Below is a view of the database schema. The fields are pretty basic. For a real database schema just use INT for the ID and STATUS fields, SmallDateTime for the DATE fields, and VARCHAR for the string fields.



Configure the permissions on the database to suit it being accessed by the IUSR_xx account and the domain services account (they will both be hitting this and making updates to rows).

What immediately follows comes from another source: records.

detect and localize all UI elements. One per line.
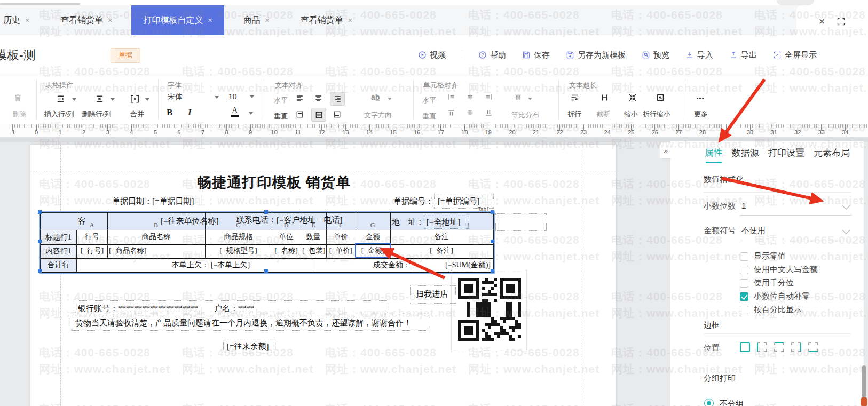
bottom-border-icon[interactable]: [808, 342, 818, 352]
header-cell-备注[interactable]: 备注: [392, 230, 491, 244]
valign-top-icon[interactable]: [293, 108, 306, 121]
checkbox-显示零值[interactable]: 显示零值: [740, 251, 786, 261]
phone-field[interactable]: 联系电话：[=客户地址－电话]: [236, 215, 342, 225]
chevron-down-icon[interactable]: [842, 227, 850, 234]
selection-handle[interactable]: [491, 210, 494, 214]
tab-查看销货单[interactable]: 查看销货单×: [49, 5, 124, 35]
delete-row-col-icon[interactable]: [94, 94, 105, 104]
truncate-text-button[interactable]: 截断: [596, 109, 610, 119]
insert-row-col-icon[interactable]: [56, 94, 66, 104]
balance-field-box[interactable]: [=往来余额]: [223, 339, 274, 354]
more-icon[interactable]: [696, 94, 705, 103]
header-cell-数量[interactable]: 数量: [302, 230, 325, 244]
row-label-total[interactable]: 合计行: [41, 258, 77, 272]
chevron-down-icon[interactable]: [842, 202, 850, 210]
merge-cells-button[interactable]: 合并: [130, 109, 144, 119]
selection-handle[interactable]: [38, 269, 42, 273]
content-cell[interactable]: [=商品名称]: [109, 244, 203, 258]
panel-collapse-button[interactable]: »: [660, 142, 671, 159]
content-cell[interactable]: [=行号]: [78, 244, 106, 258]
selection-handle[interactable]: [264, 210, 268, 214]
bank-line-box[interactable]: 银行账号：******************** 户名：****: [74, 300, 388, 316]
wrap-shrink-icon[interactable]: [656, 93, 665, 102]
content-cell[interactable]: [=名称]: [273, 244, 299, 258]
row-label-header[interactable]: 标题行1: [41, 230, 77, 244]
play-button[interactable]: 视频: [418, 50, 446, 60]
decimal-places-value[interactable]: 1: [741, 201, 746, 210]
save-button[interactable]: 保存: [522, 50, 550, 60]
bold-button[interactable]: B: [167, 107, 172, 118]
italic-button[interactable]: I: [188, 107, 192, 118]
address-label[interactable]: 地 址：: [392, 217, 424, 227]
checkbox-checked-icon[interactable]: [740, 292, 748, 301]
truncate-text-icon[interactable]: [600, 93, 610, 102]
checkbox-小数位自动补零[interactable]: 小数位自动补零: [740, 291, 810, 301]
header-cell-单价[interactable]: 单价: [328, 230, 354, 244]
panel-tab-打印设置[interactable]: 打印设置: [768, 147, 804, 163]
date-field[interactable]: 单据日期：[=单据日期]: [112, 196, 194, 206]
header-cell-金额[interactable]: 金额: [357, 230, 389, 244]
maximize-icon[interactable]: [837, 17, 846, 26]
text-direction-button[interactable]: 文字方向: [364, 110, 392, 120]
cell-valign-top-icon[interactable]: [447, 109, 455, 117]
header-cell-商品名称[interactable]: 商品名称: [109, 230, 203, 244]
top-border-icon[interactable]: [774, 342, 784, 352]
delete-row-col-button[interactable]: 删除行/列: [82, 109, 112, 119]
checkbox-icon[interactable]: [740, 279, 748, 288]
content-cell[interactable]: [=包装]: [302, 244, 325, 258]
align-center-icon[interactable]: [311, 92, 325, 105]
cell-valign-middle-icon[interactable]: [466, 109, 474, 117]
wrap-shrink-button[interactable]: 折行缩小: [643, 109, 670, 119]
delete-label[interactable]: 删除: [12, 109, 26, 119]
all-borders-icon[interactable]: [740, 342, 750, 352]
header-cell-单位[interactable]: 单位: [273, 230, 299, 244]
checkbox-icon[interactable]: [740, 266, 748, 274]
distribute-columns-icon[interactable]: [514, 93, 522, 101]
tab-商品[interactable]: 商品×: [232, 5, 281, 35]
qr-code[interactable]: [458, 276, 521, 343]
content-cell[interactable]: [=备注]: [392, 244, 491, 258]
currency-symbol-value[interactable]: 不使用: [741, 226, 766, 236]
doc-heading[interactable]: 畅捷通打印模板 销货单: [30, 173, 517, 192]
panel-tab-数据源[interactable]: 数据源: [732, 147, 759, 163]
checkbox-使用中文大写金额[interactable]: 使用中文大写金额: [740, 265, 818, 275]
cell-valign-bottom-icon[interactable]: [485, 109, 493, 117]
text-direction-icon[interactable]: ab̲: [371, 93, 380, 101]
horizontal-scrollbar[interactable]: [0, 3, 80, 5]
checkbox-使用千分位[interactable]: 使用千分位: [740, 278, 794, 288]
tab-查看销货单[interactable]: 查看销货单×: [289, 5, 364, 35]
distribute-button[interactable]: 等比分布: [511, 110, 539, 120]
no-group-radio[interactable]: [704, 399, 714, 406]
help-button[interactable]: ?帮助: [478, 50, 506, 60]
cell-align-center-icon[interactable]: [466, 93, 474, 101]
total-right-label[interactable]: 成交金额：: [358, 260, 411, 270]
content-cell[interactable]: [=单价]: [328, 244, 354, 258]
empty-element-box[interactable]: [495, 213, 547, 231]
checkbox-icon[interactable]: [740, 252, 748, 261]
tab-close-icon[interactable]: ×: [108, 16, 112, 25]
selection-handle[interactable]: [491, 240, 494, 243]
wrap-text-icon[interactable]: [570, 93, 580, 102]
total-left-field[interactable]: [=本单上欠]: [211, 260, 250, 270]
valign-middle-icon[interactable]: [311, 108, 326, 122]
merge-cells-icon[interactable]: [130, 94, 140, 104]
left-border-icon[interactable]: [757, 342, 767, 352]
font-color-button[interactable]: A: [231, 106, 239, 117]
customer-name-field[interactable]: [=往来单位名称]: [161, 216, 218, 226]
delete-icon[interactable]: [13, 92, 23, 102]
more-button[interactable]: 更多: [694, 109, 708, 119]
align-left-icon[interactable]: [293, 92, 306, 105]
tab-close-icon[interactable]: ×: [208, 16, 212, 25]
save-as-button[interactable]: 另存为新模板: [566, 50, 626, 60]
header-cell-行号[interactable]: 行号: [78, 230, 106, 244]
address-field-box[interactable]: [=全地址]: [424, 216, 469, 229]
checkbox-icon[interactable]: [740, 306, 748, 314]
selection-handle[interactable]: [38, 240, 42, 243]
vertical-scrollbar-thumb[interactable]: [862, 365, 866, 397]
items-table[interactable]: 客 [=往来单位名称] 联系电话：[=客户地址－电话] 地 址： [=全地址] …: [40, 212, 494, 273]
font-size-select[interactable]: 10: [228, 92, 254, 101]
preview-button[interactable]: 预览: [642, 50, 669, 60]
shrink-text-button[interactable]: 缩小: [624, 109, 638, 119]
tab-close-icon[interactable]: ×: [265, 16, 270, 25]
shrink-text-icon[interactable]: [628, 93, 637, 102]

Note that for file-based databases like MS-Access, you need to grant folder permissions to enable the locking file to be created and removed by both accounts opening it.

Next comes the domain services account. I named it "ad_services", and added it to the Domain Admins group. Then I modified the Default Domain Group Policy to grant this account the "Logon as a service" right (remember to include the "Network Services" account also).





Next comes the web folder, code files and image files (optional eye candy)...





As for the web site and script code files, you can download them from links below. Be aware that you will need to open and edit the top-most portion of the "config.asp", as well as the "adwa.vbs" script file in order for them to work properly in your environment. Read the included readme.txt files for disclaimers and the usual legal mumbo-jumbo.

And before you start wondering, this is NOT indicative of how I code in ASP. This was thrown together very quickly due to limited time.

Extract the adwaweb.zip file into a folder tree named "adwa" that also restores the "css" and "images" sub-folders. Then create a new virtual folder in IIS and disable Anonymous Access and Basic Authentication, and select Integrated Authentication only. If you care about security, further lock down the NTFS permissions on that folder as well. Remember to open it up to the local IUSR account and the domain service account to both have Change access.

Extract the adwascripts.zip file into a totally different location, not under the web site. This will be where it is executed by a scheduled task. Lock down the script folder to allow only the domain service account (and administrators) to have read access. Edit the scripts to suit your needs. There are two: BAT and VBS. The BAT is what you schedule to run, which will launch the VBS file and generate a process log file each time it is run.
Post questions or comments if you care. Enjoy!

1 comment:

skatterbrainz said...

I forgot to include information about scheduling the task to run the script. It basically fires off the "adwa_run.bat" script, which is edited to run the "adwa.vbs" script using an explicit *local* path. You can use a UNC path as long as you set the Share and NTFS permissions correctly.

I have mine running every 15 minutes, all day, every day. The web site is built for that and calculates the remaining time from the point of submitting the request until the next 15 minute mark. So it says "Your request will be processed in 10 minutes or less" for example.

Be sure to run the task "Whether or not a user is logged on" and on WS08 set it to run with highest privileges. You can go crazy with other options if you want.